#### Task objective:
Show, in full, each line of the data that contains "Bund".

#### Extracted entries:
━━━━━━━━━━━━━━━━━━━━━━━━━━━━━━

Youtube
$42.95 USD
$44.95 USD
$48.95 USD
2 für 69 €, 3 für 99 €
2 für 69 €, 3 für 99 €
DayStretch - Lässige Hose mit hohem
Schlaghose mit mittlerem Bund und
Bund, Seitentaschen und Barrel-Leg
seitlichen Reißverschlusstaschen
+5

━━━━━━━━━━━━━━━━━━━━━━━━━━━━━━

#### Output of the task:
Schlaghose mit mittlerem Bund und
Bund, Seitentaschen und Barrel-Leg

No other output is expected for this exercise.